Roasters have been tearing their hair out for several months over the value of their raw material, which has doubled. Result: the consumer should expect to pay at least 25% more than at the same time last year for his coffee.
“It’s increasing terribly,” says Stephan Koury, of Union Café, regarding the second most consumed drink in Quebec following water.
So much so that the president of the independent Montreal roaster no longer knows “if it’s [lui] who manages the warehouse or whether the warehouse [le] manage”.
A cup of cappuccino that is currently worth $3.90 would even have to sell for $6.37 for industry players to maintain their profit margins. This is what Sébastien Grenache, president of Café Saint-Henri, which has nine establishments, suggests.
Photos courtesy and screenshot, TVA Nouvelles and JE
Sébastien Grenache (left) is president of Café Saint-Henri, and Maxime Fabi, of Café Faro. The two roasters face dizzying price increases. For a year, they have been so fast that they have to absorb a large part of it.
This hypothetical jump of 63% is explained by cost increases in green coffee, in transport and distribution, and in the energy used to roast the beans.
“The whole industry will have to look at the price of the product, whether it’s a specialty coffee or a convenience coffee,” he says.
The price of green coffee – the unroasted bean – had not made such a jump since 2010. The delivery of orders is also several months behind schedule.
Source: Monthly average retail prices for food and other selected products, Canada”, data from January 2020 to December 2021, prices for “Roast coffee, 300 grams” and for “Instant coffee, 200 grams.
“The rise is very steep”, also notes Maxime Fabi, of Café Faro. The Sherbrooke company, like the others, is facing “a perfect storm”.
At Faro, the 908 gram grocery bag had to go from $16.99 to $19.99, “and that only covers part of the increase”.
At Union, the kilo was selling for $26.90 before the pandemic. It rose to $29.90 at the end of 2021 and will reach $32.90 before next summer.
“These are very reasonable increases in the context,” says Stephan Koury. Maxime Fabi speaks of “lost years” in order to keep the boat afloat.
“No one is spared”, repeat the two roasters. On average, they say, a pound of coffee that Quebeckers paid $10 not so long ago is now worth $12.50.
Between them, they market a maximum of 3 million pounds of coffee per year, much less than multinationals like Keurig, which has, among other things, Van Houtte, the best-selling coffee in Canada, in its portfolio.
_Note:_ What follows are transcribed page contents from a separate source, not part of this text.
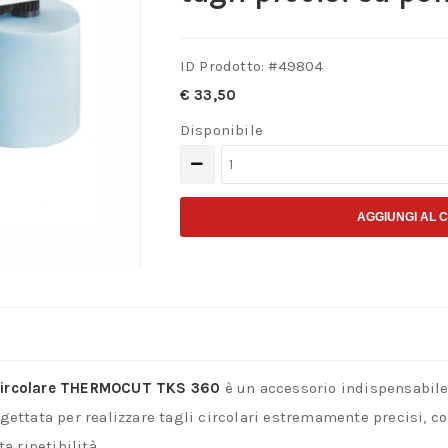
ID Prodotto: #
49804
€
33,50
Disponibile
Proxxon
27076
–
AGGIUNGI AL 
Taglierina
Circolare
THERMOCUT
TKS
360
 Circolare THERMOCUT TKS 360
è un accessorio indispensabile p
per
gettata per realizzare tagli circolari estremamente precisi, c
tagli
a ripetibilità.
Keurig, on the other hand, does not really want to talk regarding price. Our interview request was declined twice rather than once.
In Starbucks coffees, we were entitled to increases in October, then in January. More are planned this year, the company said last week.
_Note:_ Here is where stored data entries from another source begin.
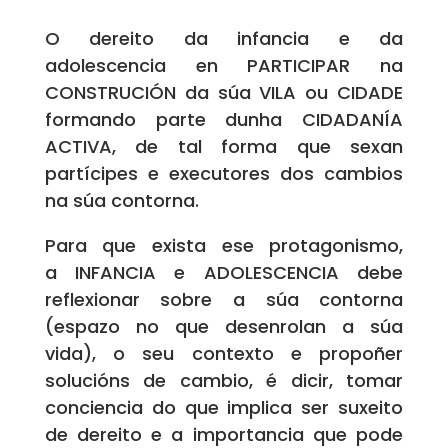
O dereito da infancia e da
adolescencia en PARTICIPAR na
CONSTRUCIÓN da súa VILA ou CIDADE
formando parte dunha CIDADANÍA
ACTIVA, de tal forma que sexan
partícipes e executores dos cambios
na súa contorna.
Para que exista ese protagonismo,
a INFANCIA e ADOLESCENCIA debe
reflexionar sobre a súa contorna
(espazo no que desenrolan a súa
vida), o seu contexto e propoñer
solucións de cambio, é dicir, tomar
conciencia do que implica ser suxeito
de dereito e a importancia que pode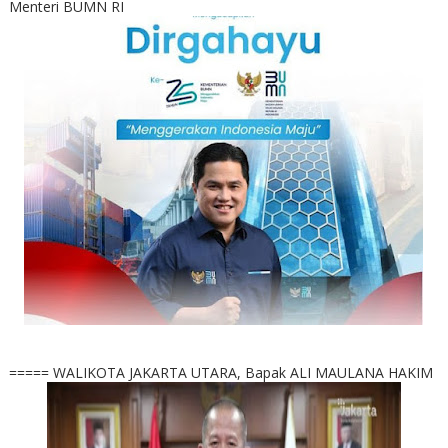
Menteri BUMN RI
===== WALIKOTA JAKARTA UTARA, Bapak ALI MAULANA HAKIM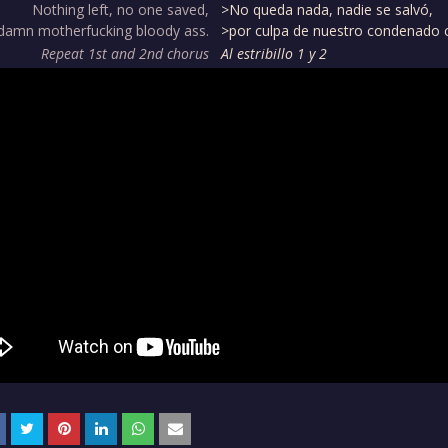
Nothing left, no one saved,
>No queda nada, nadie se salvó,
damn motherfucking bloody ass.
>por culpa de nuestro condenado c
Repeat 1st and 2nd chorus
Al estribillo 1 y 2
Same thing at the Brûlerie St.Denis, in Montreal, where the price of coffees served on site increased in December.
“We are looking at it for the future, but we will have no choice but to do it once more”, indicates the director of operations, Line Guérin.
Taïna Di Napoli, an entrepreneur who creates her own coffee brands, has received two raises in the past six months. “The pound of coffee costs me $1.40 more. It’s huge,” she said.
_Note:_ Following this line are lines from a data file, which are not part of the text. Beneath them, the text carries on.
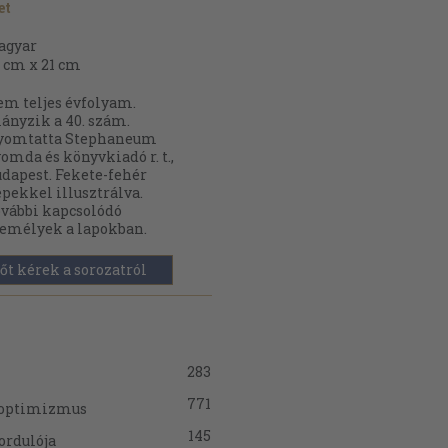
et
agyar
 cm x 21 cm
m teljes évfolyam.
ányzik a 40. szám.
yomtatta Stephaneum
omda és könyvkiadó r. t.,
dapest. Fekete-fehér
pekkel illusztrálva.
vábbi kapcsolódó
emélyek a lapokban.
őt kérek a sorozatról
283
771
s optimizmus
145
ordulója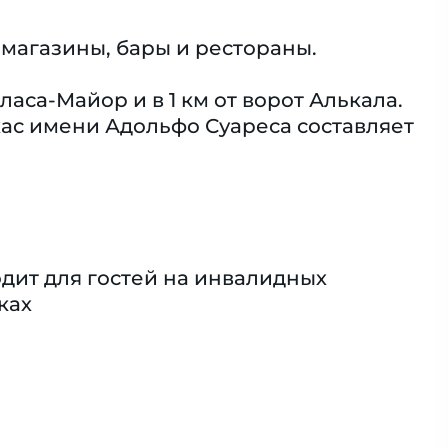
 магазины, бары и рестораны.
аса-Майор и в 1 км от ворот Алькала.
ас имени Адольфо Суареса составляет
дит для гостей на инвалидных
ках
It counts a “large chain of bakeries” in Quebec among its customers. “That’s going to mean an increase of at least 70 cents a cup for the customer. We are talking regarding a cappuccino that will go from $4.50 to $5.20, for example”, she illustrates.
– With the collaboration of Richard Olivier
► The show J.E this evening looks at the reasons behind the dizzying rise in consumer prices in recent months. On VAT, at 9 p.m.
The price of green, unroasted coffee beans has skyrocketed over the past 12 months on the Chicago Stock Exchange, but that only partly explains the rise in the drink’s price.
The pound of coffee still crossed the US$2.50 per pound mark this month – a first since September 2011 –, once morest US$1.36 in February 2021.
“In normal times, we manage to compensate for the rise in the stock market thanks to bonuses”, explains Maxime Fabi, president of Café Faro.
The premiums are linked to the quality of the coffee and, like the rest, they are currently on the rise.
Take the example of Kenya AA coffee. If it sold for $2 a pound, the premium was $3. If the pound rose to $2.50, the premium dropped roughly to $2.50, which was almost the same for the buyer.
Today, explains Maxime Fabi, producers are citing labor and transport problems to raise their premiums.
“You pay $2 more for a pound of coffee, 25 cents more for the premium, 10 cents more to transport it, 5 cents more to deliver it, 4 cents more to roast it, 10 cents more to the bag,” he explains.
Hence the $2.50 more paid by Quebecers per pound of coffee.
Listen to Michel Girard’s economic column on QUB radio:
For Sébastien Grenache, of Café Saint-Henri, transport problems are easily observable. Since December, he has been waiting for a container of green coffee from Peru.
“Currently, no one is able to say when the container will arrive. He is still at sea,” he says.
And it’s not because he quibbled over the price of transport. “For the same container that cost me $3,000 before the pandemic, we are now being asked for $12,000,” laments the entrepreneur.